**Activity:** Set down, word for word, every line of the material below from the one containing "Wir sorgen dafür, dass Ihr Umzug" through the one containing "期間中、茅の輪守りを授与いたしますので授", but none of its pictures.

(Working data)

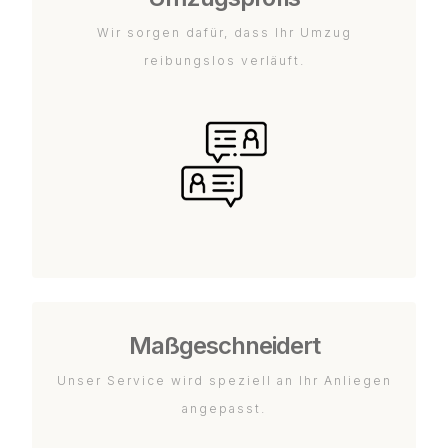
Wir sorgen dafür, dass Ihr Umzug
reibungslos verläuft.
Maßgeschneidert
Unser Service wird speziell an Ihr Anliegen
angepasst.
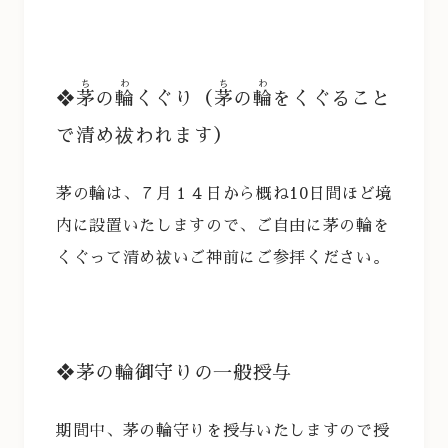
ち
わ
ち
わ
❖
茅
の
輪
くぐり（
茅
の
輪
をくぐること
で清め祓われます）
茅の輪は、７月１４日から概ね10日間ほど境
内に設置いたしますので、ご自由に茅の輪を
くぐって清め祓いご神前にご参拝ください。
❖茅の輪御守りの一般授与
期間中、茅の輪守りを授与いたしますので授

(End Working data)
(Working data)

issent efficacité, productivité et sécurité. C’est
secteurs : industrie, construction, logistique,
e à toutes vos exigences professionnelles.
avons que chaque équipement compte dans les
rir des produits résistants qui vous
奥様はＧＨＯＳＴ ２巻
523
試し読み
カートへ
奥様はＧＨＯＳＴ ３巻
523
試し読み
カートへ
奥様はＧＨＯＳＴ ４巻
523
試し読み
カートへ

(End Working data)
(Working data)

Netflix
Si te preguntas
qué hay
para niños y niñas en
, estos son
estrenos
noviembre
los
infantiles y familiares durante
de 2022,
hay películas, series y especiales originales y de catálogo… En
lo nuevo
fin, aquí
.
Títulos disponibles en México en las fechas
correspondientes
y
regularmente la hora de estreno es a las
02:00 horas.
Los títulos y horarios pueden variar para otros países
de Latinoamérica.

(End Working data)

**Answer space:**
Wir sorgen dafür, dass Ihr Umzug
reibungslos verläuft.
Maßgeschneidert
Unser Service wird speziell an Ihr Anliegen
angepasst.
ち
わ
ち
わ
❖
茅
の
輪
くぐり（
茅
の
輪
をくぐること
で清め祓われます）
茅の輪は、７月１４日から概ね10日間ほど境
内に設置いたしますので、ご自由に茅の輪を
くぐって清め祓いご神前にご参拝ください。
❖茅の輪御守りの一般授与
期間中、茅の輪守りを授与いたしますので授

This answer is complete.